The fast schedule, on the other hand, which plans to complete the implementation of Lomloe in September 2023 with its extension to even courses, makes this scenario much more difficult, because it will make it almost inevitable that a change in regulations will require several years to be effective. Which in turn raises the chances that, even if the new government modifies other issues, the educational turn of competences, which most developed countries have opted for, will remain.
teachers with stress
Deadlines are forcing thousands of teachers to do something akin to repairing a plane in mid-flight. Or, in the words of the CC OO Education Secretary, to work “with a lot of stress”. The consequence is that, in many of the centers, the new way of teaching is not materializing, laments María Capellán, president of the federation of associations of parents of students Ceapa: “On the one hand it was predictable, due to the pace at which everything has been approved. But on the other, if they knew how Lomloe had to work since last year, they should have prepared the teachers beforehand, not wait until the last moment”. Those responsible for the Ministry of Education affirm, for their part, that these transitions always last several courses and that many centers were already familiar with teaching by competences.
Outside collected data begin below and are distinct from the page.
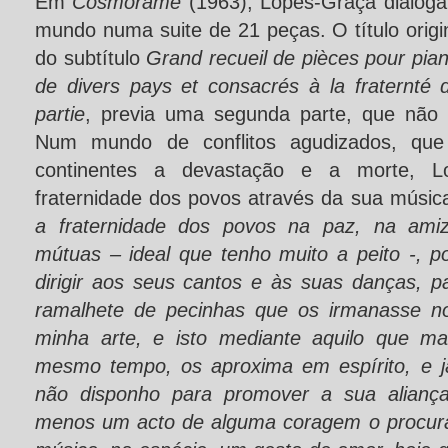
Em
Cosmorame
(1963), Lopes-Graça dialoga
mundo numa suite de 21 peças. O título origi
do subtítulo
Grand recueil de pièces pour pia
de divers pays et consacrés à la fraternté 
partie
, previa uma segunda parte, que não
Num mundo de conflitos agudizados, que
continentes a devastação e a morte, L
fraternidade dos povos através da sua música
a fraternidade dos povos na paz, na am
mútuas – ideal que tenho muito a peito -, 
dirigir aos seus cantos e às suas danças,
ramalhete de pecinhas que os irmanasse 
minha arte, e isto mediante aquilo que mai
mesmo tempo, os aproxima em espírito, e j
não disponho para promover a sua aliança
menos um acto de alguma coragem o procurar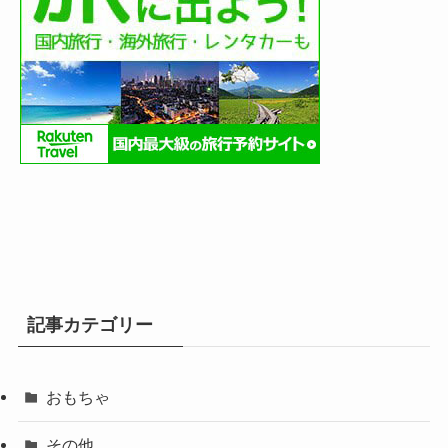
記事カテゴリー
おもちゃ
その他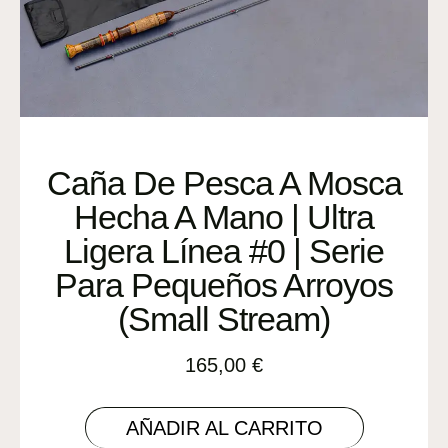
Caña De Pesca A Mosca
Hecha A Mano | Ultra
Ligera Línea #0 | Serie
Para Pequeños Arroyos
(Small Stream)
165,00
€
AÑADIR AL CARRITO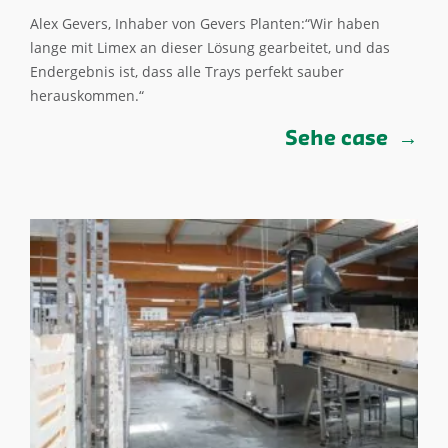
Alex Gevers, Inhaber von Gevers Planten:“Wir haben
lange mit Limex an dieser Lösung gearbeitet, und das
Endergebnis ist, dass alle Trays perfekt sauber
herauskommen.“
Sehe case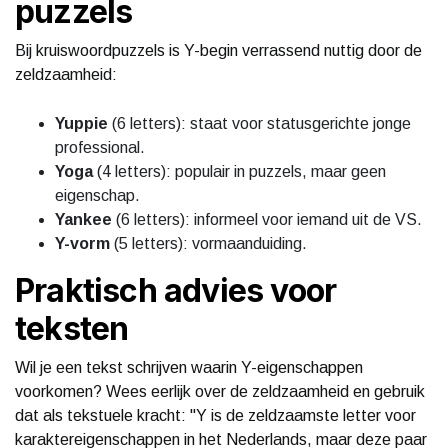
puzzels
Bij kruiswoordpuzzels is Y-begin verrassend nuttig door de
zeldzaamheid:
Yuppie
(6 letters): staat voor statusgerichte jonge
professional.
Yoga
(4 letters): populair in puzzels, maar geen
eigenschap.
Yankee
(6 letters): informeel voor iemand uit de VS.
Y-vorm
(5 letters): vormaanduiding.
Praktisch advies voor
teksten
Wil je een tekst schrijven waarin Y-eigenschappen
voorkomen? Wees eerlijk over de zeldzaamheid en gebruik
dat als tekstuele kracht: "Y is de zeldzaamste letter voor
karaktereigenschappen in het Nederlands, maar deze paar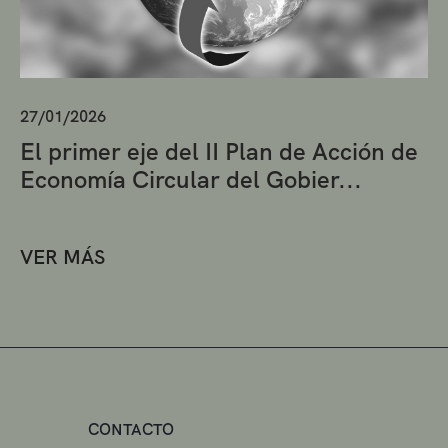
27/01/2026
El primer eje del II Plan de Acción de
Economía Circular del Gobier...
VER MÁS
CONTACTO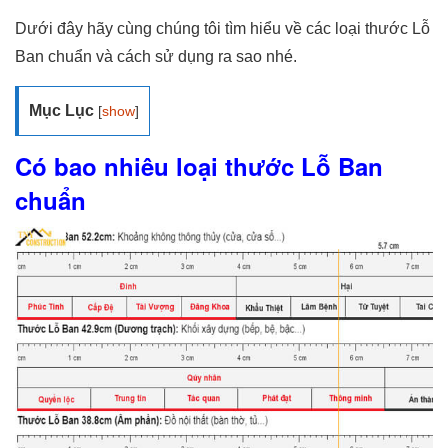
Dưới đây hãy cùng chúng tôi tìm hiểu về các loại thước Lỗ
Ban chuẩn và cách sử dụng ra sao nhé.
Mục Lục
[
show
]
Có bao nhiêu loại thước Lỗ Ban
chuẩn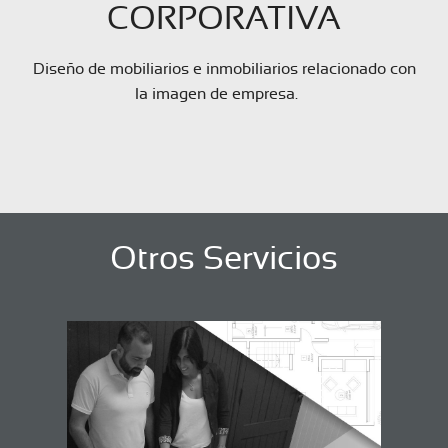
CORPORATIVA
Diseño de mobiliarios e inmobiliarios relacionado con
la imagen de empresa.
Otros Servicios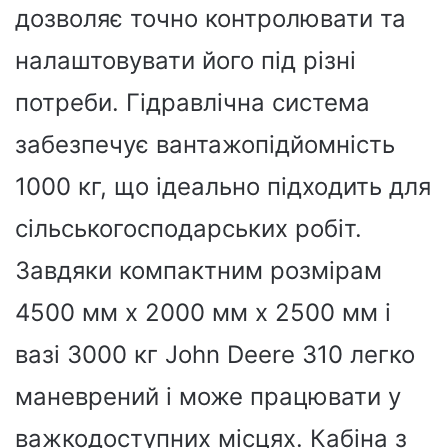
дозволяє точно контролювати та
налаштовувати його під різні
потреби. Гідравлічна система
забезпечує вантажопідйомність
1000 кг, що ідеально підходить для
сільськогосподарських робіт.
Завдяки компактним розмірам
4500 мм x 2000 мм x 2500 мм і
вазі 3000 кг John Deere 310 легко
маневрений і може працювати у
важкодоступних місцях. Кабіна з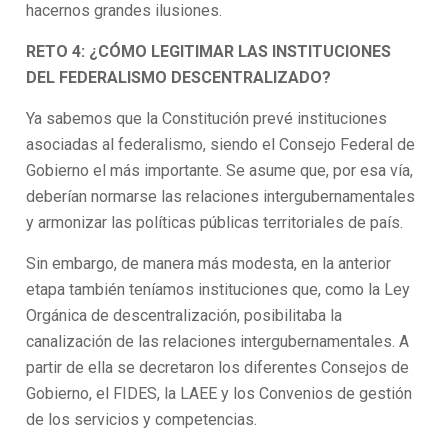
hacernos grandes ilusiones.
RETO 4: ¿CÓMO LEGITIMAR LAS INSTITUCIONES
DEL FEDERALISMO DESCENTRALIZADO?
Ya sabemos que la Constitución prevé instituciones
asociadas al federalismo, siendo el Consejo Federal de
Gobierno el más importante. Se asume que, por esa vía,
deberían normarse las relaciones intergubernamentales
y armonizar las políticas públicas territoriales de país.
Sin embargo, de manera más modesta, en la anterior
etapa también teníamos instituciones que, como la Ley
Orgánica de descentralización, posibilitaba la
canalización de las relaciones intergubernamentales. A
partir de ella se decretaron los diferentes Consejos de
Gobierno, el FIDES, la LAEE y los Convenios de gestión
de los servicios y competencias.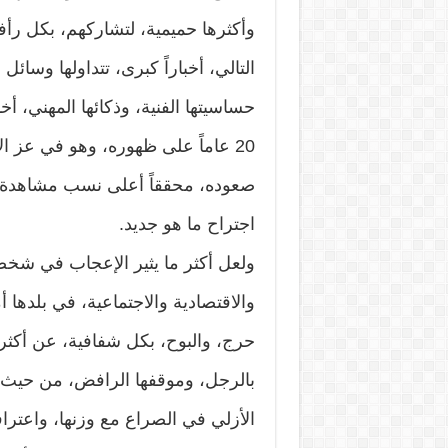
وأكثرها حميمية، لتشاركهم، بكل رأف
التالي، أخباراً كبرى، تتداولها وسائ
حساسيتها الفنية، وذكائها المهني، أخذ
20 عاماً على ظهوره، وهو في عز 
صعوده، محققاً أعلى نسب مشاهدة، حر
اجتراح ما هو جديد.
ولعل أكثر ما يثير الإعجاب في شخصي
والاقتصادية والاجتماعية، في بلدها أ
حرج، والبوح، بكل شفافية، عن أكثر أ
بالرجل، وموقفها الرافض، من حيث ال
الأزلي في الصراع مع وزنها، واعترا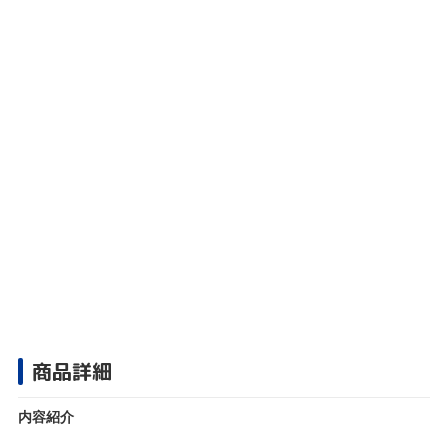
商品詳細
内容紹介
Amparo Jiménez, professor of Biology at the Músic Martí i Soler Institute in Mislata, in Valencia, agrees that the Lomloe recipes are similar to what many teachers have been applying under other names: “In the end this is about what you have They have to excite children with something, because if not, they are not interested in what a cell is”.
Learning situations are similar to active methodologies such as learning by projects and by challenges, and with service learning (which seeks to improve the social environment of the school), Mariángeles Gil agrees. The teacher concludes: “Before, the focus was on teaching: the teacher gave a master class, the students took notes and then took the exam. Now, the focus is much more on learning: on the students solving problems, challenges, projects. What does the teacher want the students to learn and how are they going to do it through this set of activities?